On 11/01/2012 6:52 AM, Justin A. Lemkul wrote:
> Steven Neumann wrote:
>> On Tue, Jan 10, 2012 at 7:07 PM, Justin A. Lemkul <jalemkul at vt.edu 
>> <mailto:jalemkul at vt.edu>> wrote:
>>     Steven Neumann wrote:
>>         On Tue, Jan 10, 2012 at 6:55 PM, Steven Neumann
>> <s.neumann08 at gmail.com <mailto:s.neumann08 at gmail.com>
>> <mailto:s.neumann08 at gmail.com <mailto:s.neumann08 at gmail.com>>__>
>>         wrote:
>>            On Tue, Jan 10, 2012 at 6:22 PM, Justin A. Lemkul
>> <jalemkul at vt.edu <mailto:jalemkul at vt.edu>
>> <mailto:jalemkul at vt.edu <mailto:jalemkul at vt.edu>>> wrote:
>>                Steven Neumann wrote:
>>                    Dear Gmx Users,
>>                     My system includes: ions, water, two tubes made of
>>         carbon
>>                    atoms, protein.
>>                    I would like to run NVT (and then NPT) with position
>>                    restarined dynamics of my protein and tubes.
>>                    I am wondering whether this approach is good (two
>>         coupling
>>                    groups: Protein_Tubes and Water_and_ions??
>>                     My thermostat in mdp file:
>>                     Temperature coupling is on
>>                    tcoupl = V-rescale ;
>>                    tc_grps = Protein_Tubes Water_and_ions ; two coupling
>>         groups
>>                    tau_t = 0.1 0.1 ; time constant
>>                    ref_t = 298 298 ; reference temperature
>>                    Please, let me know whether this apporach is ok.
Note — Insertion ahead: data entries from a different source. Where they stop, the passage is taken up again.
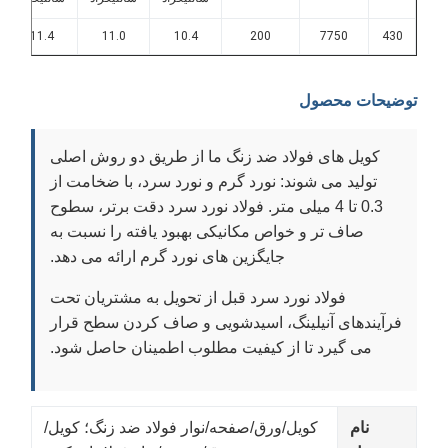
3.9
11.4
11.0
10.4
200
7750
430
وضیحات محصول
کویل های فولاد ضد زنگ ما از طریق دو روش اصلی
تولید می شوند: نورد گرم و نورد سرد، با ضخامت از
0.3 تا 4 میلی متر. فولاد نورد سرد دقت برتر، سطوح
صاف تر و خواص مکانیکی بهبود یافته را نسبت به
جایگزین های نورد گرم ارائه می دهد.
فولاد نورد سرد قبل از تحویل به مشتریان تحت
فرآیندهای آنیلینگ، اسیدشویی و صاف کردن سطح قرار
می گیرد تا از کیفیت مطلوب اطمینان حاصل شود.
نام
کویل/ورق/صفحه/نوار فولاد ضد زنگ؛ کویل/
How
>>         can I
>>                    set tc_grps when I want to add ligand?
>>                I don't know a definitive answer here, so I'll throw 
>> out some
>>                ideas and hopefully stimulate some discussion.  I create
>>         tc_grps
>>                based on species whose dynamics are intimately 
>> linked.  For
>>                solvent, that includes water and ions.  Are your 
>> protein and
>>                tube physically associated?
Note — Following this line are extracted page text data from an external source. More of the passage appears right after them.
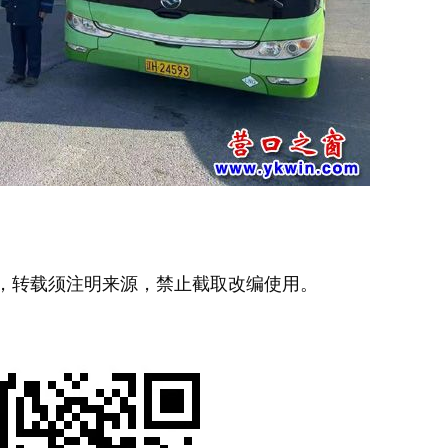
，转载须注明来源，禁止截取改编使用。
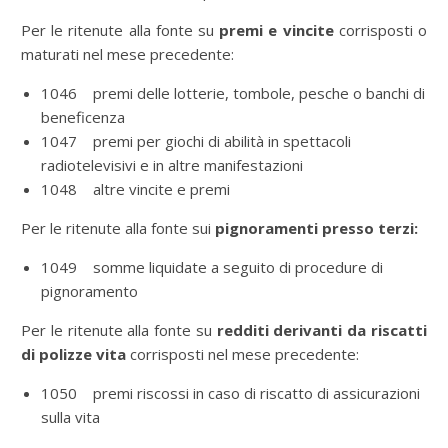
Per le ritenute alla fonte su
premi e vincite
corrisposti o
maturati nel mese precedente:
1046 premi delle lotterie, tombole, pesche o banchi di
beneficenza
1047 premi per giochi di abilità in spettacoli
radiotelevisivi e in altre manifestazioni
1048 altre vincite e premi
Per le ritenute alla fonte sui
pignoramenti presso terzi:
1049 somme liquidate a seguito di procedure di
pignoramento
Per le ritenute alla fonte su
redditi derivanti da riscatti
di polizze vita
corrisposti nel mese precedente:
1050 premi riscossi in caso di riscatto di assicurazioni
sulla vita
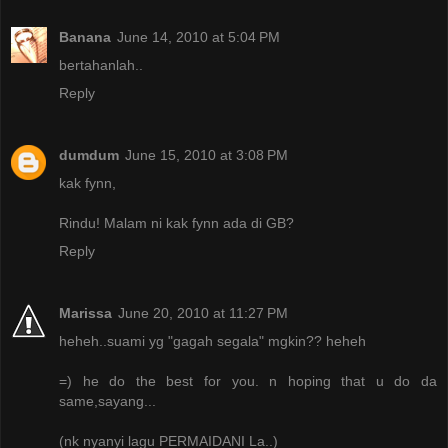
Banana
June 14, 2010 at 5:04 PM
bertahanlah..
Reply
dumdum
June 15, 2010 at 3:08 PM
kak fynn,
Rindu! Malam ni kak fynn ada di GB?
Reply
Marissa
June 20, 2010 at 11:27 PM
heheh..suami yg "gagah segala" mgkin?? heheh
=) he do the best for you. n hoping that u do da
same,sayang...
(nk nyanyi lagu PERMAIDANI La..)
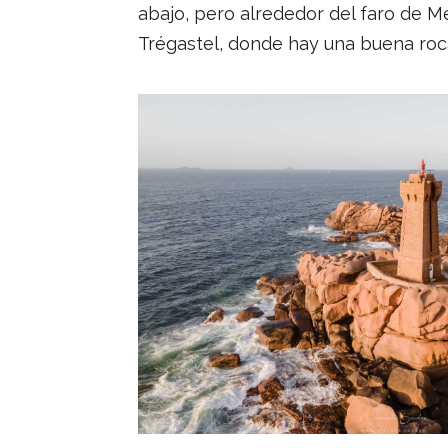
abajo, pero alrededor del faro de 
Trégastel, donde hay una buena roca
>>            They are not physically associated but I put my protein as
>>         close as
>>            possible to the tube and I want to run position restrained
>>         dynamics
>>            of my tube and first 4 residues of my protein (stimulating
>>         attached
>>            protein to my tube).
>>         Will you suggest attaching my protein directly to my tube in
>>         this case?
>>     I'm assuming by "attaching" you mean coupling in the same tc_grp?  I
>>     wouldn't. This is a complex case (and again, I don't know a true
>>     answer here) - your system has the potential to be highly dynamic.
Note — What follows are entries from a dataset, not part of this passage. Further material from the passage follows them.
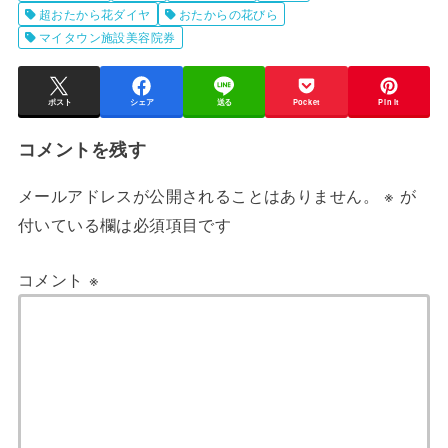
超おたから花ダイヤ
おたからの花びら
マイタウン施設美容院券
ポスト
シェア
送る
Pocket
Pin it
コメントを残す
メールアドレスが公開されることはありません。
※
が
付いている欄は必須項目です
コメント
※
>>      Say the protein and tube bind, in which case they would (in theory)
>>     be coupled together.  Say they never bind, and then if you couple
>>     them together they shouldn't be.  You don't know a priori which way
>>     it will go.
>> No. I mean physically attached. That is why my first 4 resiudes are 
>> closed to the tube and position restrained. The best would be to 
>> attach it physically by sharing one atom. No clue how. My tube is a 
>> representation of the rest of the protein assembly (I am interested 
>> in the influence of charged "residues" represented by ions and non 
>> charged by carbon atoms within my tube - position restrained dynamics 
>> the tube) on my protein. What is more there is another tube above my 
>> protein (not attached) and I am interested also on the influence of 
>> those "residues" of the tube on my protein conformation. In future I 
>> want to do Umrella Sampling pulling my tube above to see free energy 
>> difference.
> It would have been better to state all of this up front ;)
> If you are trying to create a single entity representing the protein 
> and the tube, then yes, they should be a single tc_grp, and the best 
> approach is to create a merged [moleculetype] definition with an 
> actual bond between the shared atoms.  Doing so is not trivial, and I 
> have no real quick way to suggest doing that, other than recreating a 
> topology from pdb2gmx and perhaps making use of specbond.dat.  I'm 
> still not 100% clear on where everything is located.
> The other tube (not attached) and solvent/ions/ligands should likely 
> be treated as separate groups for the purposes of temperature 
> coupling.  But again, as stated, this is a very complicated system and 
> the best methodology for simulating it is likely not defined terribly 
> well.

One alternative is to pay attention to the advice at the end of section 
3.4.8 of the manual and ref cited there - that separate T-coupling 
groups can be worse than the problems they purport to fix.